The other main work required is where the cross girders connect to the outer main girders (See photo)
The upper parts of the cross girders are enclosed in the Jack-arch brickwork, as can be seen in the photos, and so this will have to be cut away locally, to expose the steel angles which are rivetted to the vertical web of the cross girder. Again, drilling out of rivets is required, but this location only involves just 15 7/8” diameter rivets, but working in a very confined space.
Once the 2 new web connection angles are installed, the brickwork will have to be made good, possibly with concrete, as we did in 2007 (see photo below).
When all the steel repairs are completed, all new replacement steel, and probably some other, poor condition steel parts, will be cleaned and painted.
The one good thing about the work now required is that it is all below the deck and so will be sheltered from the weather, although cold temperatures, and short hours of daylight can restrict and delay certain works.
Depending on the costs, once we get tenders back, we hope to do the same repairs to the ends of the 2 short cross girders, which was not done in 2007. As before this will involve installing 6 props for each short cross girder.
There are other minor works to be done, including replacing missing, or damaged Jack-arch bricks, and possibly some small repairs to other steel looking in poor condition.
Finally, the ballast and track will have to be replaced and made safe to run trains again.
As mentioned in the recent V.A. the repair scheme for that work is in hand.

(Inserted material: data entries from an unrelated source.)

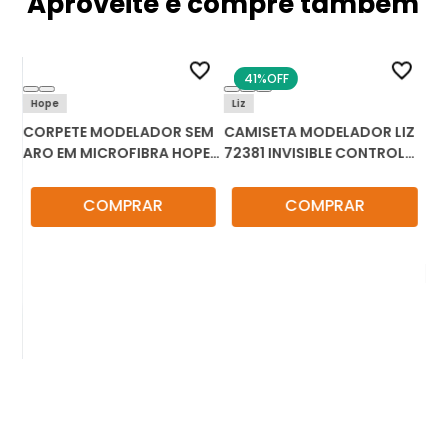
Aproveite e compre também
41%
OFF
Hope
Liz
CORPETE MODELADOR SEM
CAMISETA MODELADOR LIZ
ARO EM MICROFIBRA HOPE
72381 INVISIBLE CONTROL
A20085
ZERO MARCAS
COMPRAR
COMPRAR
Ho
CO
ZE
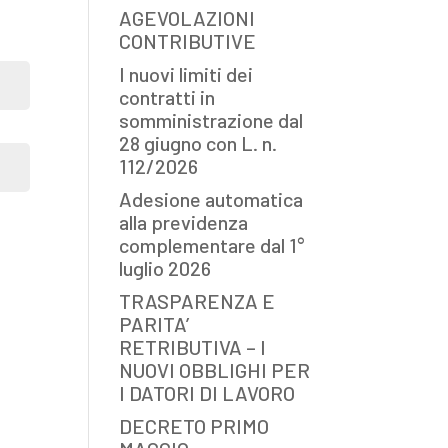
AGEVOLAZIONI
CONTRIBUTIVE
I nuovi limiti dei
contratti in
somministrazione dal
28 giugno con L. n.
112/2026
Adesione automatica
alla previdenza
complementare dal 1°
luglio 2026
TRASPARENZA E
PARITA’
RETRIBUTIVA – I
NUOVI OBBLIGHI PER
I DATORI DI LAVORO
DECRETO PRIMO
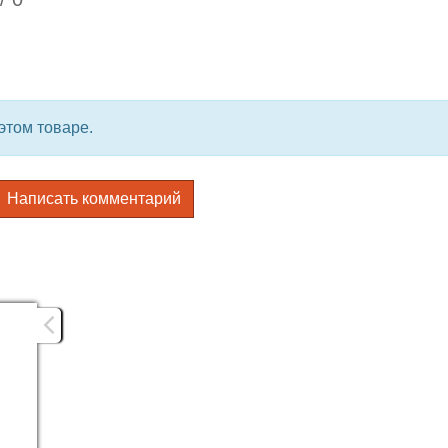
этом товаре.
Написать комментарий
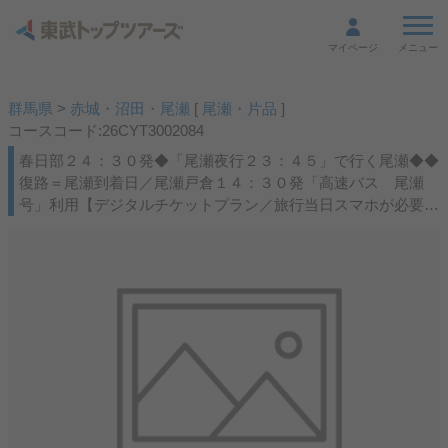
メニュー
マイページ
群馬県
>
赤城・沼田・尾瀬
[
尾瀬・片品
]
コースコード:26CYT3002084
春日部２４：３０発◆「尾瀬夜行２３：４５」で行く尾瀬◆◆
復路＝尾瀬到着日／尾瀬戸倉１４：３０発「高速バス 尾瀬
号」利用【デジタルチケットプラン／旅行当日スマホが必要】
★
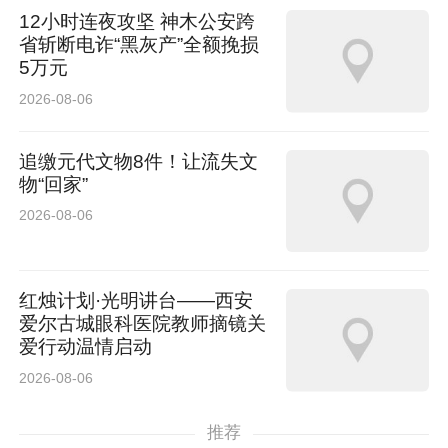
12小时连夜攻坚 神木公安跨
省斩断电诈“黑灰产”全额挽损
5万元
2026-08-06
追缴元代文物8件！让流失文
物“回家”
2026-08-06
红烛计划·光明讲台——西安
爱尔古城眼科医院教师摘镜关
爱行动温情启动
2026-08-06
推荐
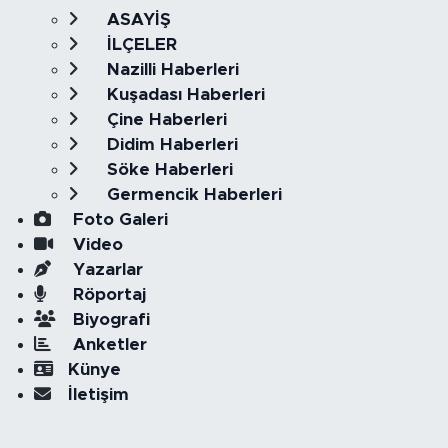
ASAYİŞ
İLÇELER
Nazilli Haberleri
Kuşadası Haberleri
Çine Haberleri
Didim Haberleri
Söke Haberleri
Germencik Haberleri
Foto Galeri
Video
Yazarlar
Röportaj
Biyografi
Anketler
Künye
İletişim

This involves designing the changes to the steelwork, preparing detailed drawings and schedules of work so that we can go out for competitive tenders. We hope to be getting tenders returned sometime in September. This will then show us how much money will be needed, and how long the work will take.
The amount of work required to bring this bridge completely up to anything like the standard achieved on the Bridges to Broadway contract done in 2014, is likely to take far too long to be done in one shut-down period, and so it will almost certainly need to be split into 3 stages. Stage 1 will see the removal of the traffic lights, at last.
I hope that this is of interest, and understandable!